— Я сделаю для Неси все, что в моих силах. Сегодня или завтра повидаю Джибсона. Все, что возможно, будет сделано. Не тревожьтесь о ней так сильно. Поберегите и себя.

Решив, что цель ее достигнута, и не смея больше отнимать у него время, Мэри тотчас поднялась и готовилась уйти. Доктор встал тоже, но не сделал никакого движения к выходу и молча смотрел ей в лицо, на которое теперь, когда она стояла, падал неверный луч бледного мартовского солнца, такой бледный здесь, в глубине комнаты, что он походил на свет луны.
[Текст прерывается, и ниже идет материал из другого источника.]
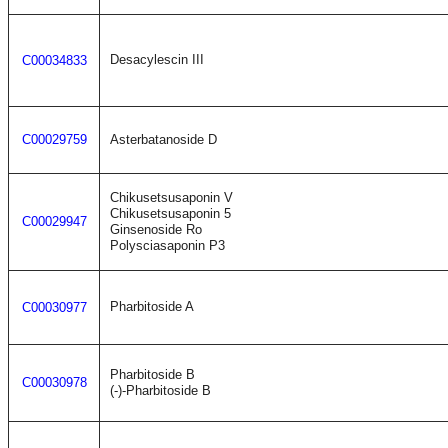
Desacylescin III
C00034833
C00029759
Asterbatanoside D
Chikusetsusaponin V
Chikusetsusaponin 5
C00029947
Ginsenoside Ro
Polysciasaponin P3
Pharbitoside A
C00030977
Pharbitoside B
C00030978
(-)-Pharbitoside B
Взволнованный, как был когда-то взволнован другой мужчина, глядевший на нее при лунном свете, доктор, затаив дыхание, любовался красотой этого лица, ярко выступавшей в таком освещении и только выигрывавшей от простого, незатейливого наряда. Его воображение одевало эту девушку в атлас цвета блеклой лаванды, видело ее в серебряном сиянии южной луны, в садах Флоренции или на балконе в Неаполе.

Мэри решительно ступила вперед маленькой ножкой в грубом башмаке, направляясь к дверям. Доктору ужасно хотелось удержать ее, но он не находил слов.

— Прощайте, — услышал он ее тихий голос. — И благодарю вас за все, что вы сделали для меня и раньше, и теперь.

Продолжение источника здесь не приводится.